Saint Maximilian’s Vision
The life of Saint Maximilian was greatly influenced by a vision of the Blessed Mother that he had as a child. Saint Maximilian described his vision saying,
"That night, I asked the Mother of God what was to become of me. Then she came to me holding two crowns, one white, the other red. She asked me if I was willing to accept either of these crowns. The white one meant that I should persevere in purity and the red that I should become a martyr. I said that I would accept them both.”
Saint Maximilian Joins the Seminary
Saint Maximilian Kolbe joined the Conventual Franciscans as a novitiate in 1907. He made his final vows in 1914, taking the name Maximilian Maria because of his dedication to the Blessed Virgin Mary. He was ordained a priest in 1918 and returned to Poland the following year.
Saint Maximilian Went to Japan
Saint Maximilian went on many missions to Japan between 1939 and 1936. He founded a monastery near Nagasaki, a Japanese newspaper, and a seminary. His monastery survived the atomic bombing of Nagasaki because it was built on the other side of a mountain.
Saint Maximilian and Auschwitz
During WWII, Saint Maximilian sheltered refugees from Poland, including over two thousand Jews. He hid the Jews from the Nazis in a friary in Niepokalanow.

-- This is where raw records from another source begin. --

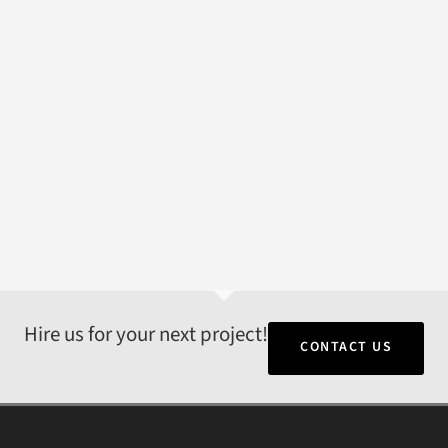
Hire us for your next project!
CONTACT US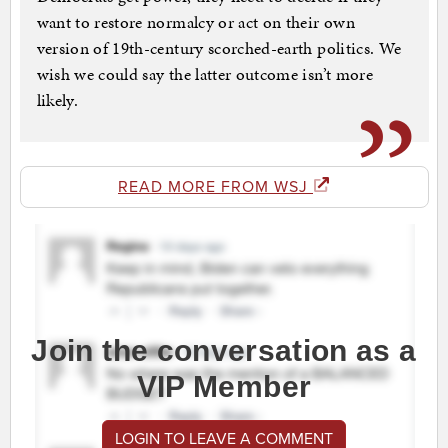
want to restore normalcy or act on their own
version of 19th-century scorched-earth politics. We
wish we could say the latter outcome isn’t more
likely.
READ MORE FROM WSJ
Join the conversation as a
VIP Member
LOGIN TO LEAVE A COMMENT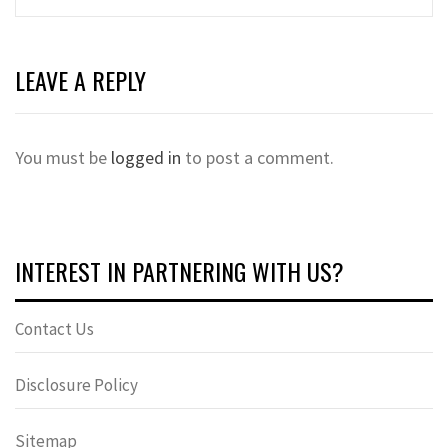
LEAVE A REPLY
You must be
logged in
to post a comment.
INTEREST IN PARTNERING WITH US?
Contact Us
Disclosure Policy
Sitemap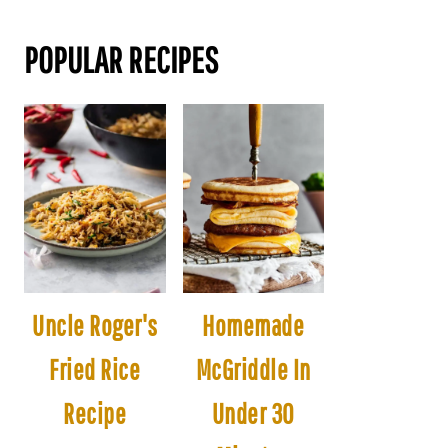
POPULAR RECIPES
Uncle Roger's
Homemade
Fried Rice
McGriddle In
Recipe
Under 30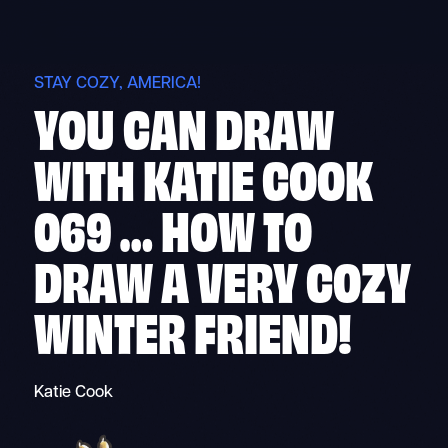
Skip
to
content
STAY COZY, AMERICA!
YOU CAN DRAW
WITH KATIE COOK
069 … HOW TO
DRAW A VERY COZY
WINTER FRIEND!
Katie Cook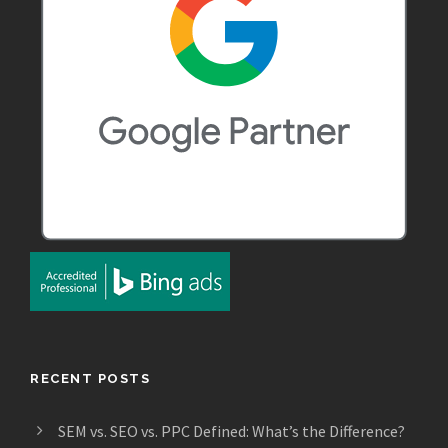
RECENT POSTS
SEM vs. SEO vs. PPC Defined: What’s the Difference?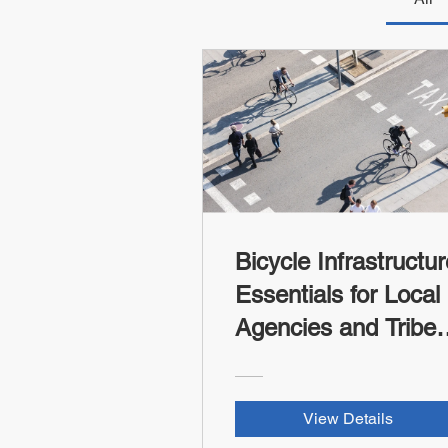
Bicycle Infrastructur
Essentials for Local
Agencies and Tribes
(FHWA-WV LTAP
RSII Credit)
View Details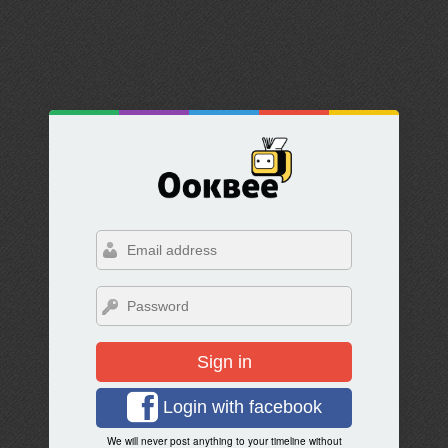
Sign in
Login with facebook
We will never post anything to your timeline without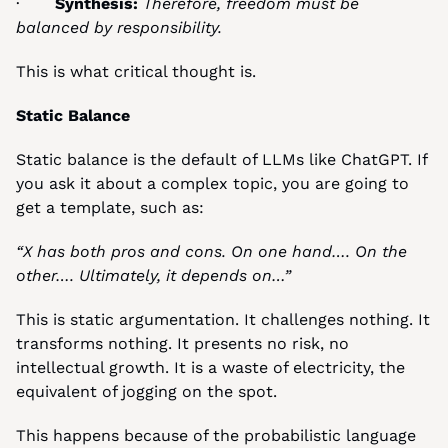
·       
Synthesis:
Therefore, freedom must be 
balanced by responsibility.
This is what critical thought is.
Static Balance
Static balance is the default of LLMs like ChatGPT. If 
you ask it about a complex topic, you are going to 
get a template, such as:
“X has both pros and cons. On one hand…. On the 
other…. Ultimately, it depends on…”
This is static argumentation. It challenges nothing. It 
transforms nothing. It presents no risk, no 
intellectual growth. It is a waste of electricity, the 
equivalent of jogging on the spot.
This happens because of the probabilistic language 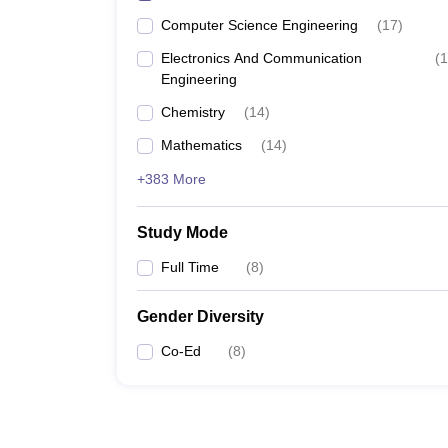
Computer Science Engineering
(
17
)
Electronics And Communication
(
1
Engineering
Chemistry
(
14
)
Mathematics
(
14
)
+383 More
Study Mode
Full Time
(
8
)
Gender Diversity
Co-Ed
(
8
)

Saint Maximilian Kolbe was arrested by the Germans on February 17, 1941. He was imprisoned in Auschwitz in May of the same year. He volunteered to take the place of a terrified man who was to be starved to death along with nine other men. Saint Maximilian led the starving men in prayer and song for three weeks of starvation and dehydration. He was eventually injected with carbolic acid to induce death.
Saint Maximilian was canonized by Pope John Paul II on October 10, 1982.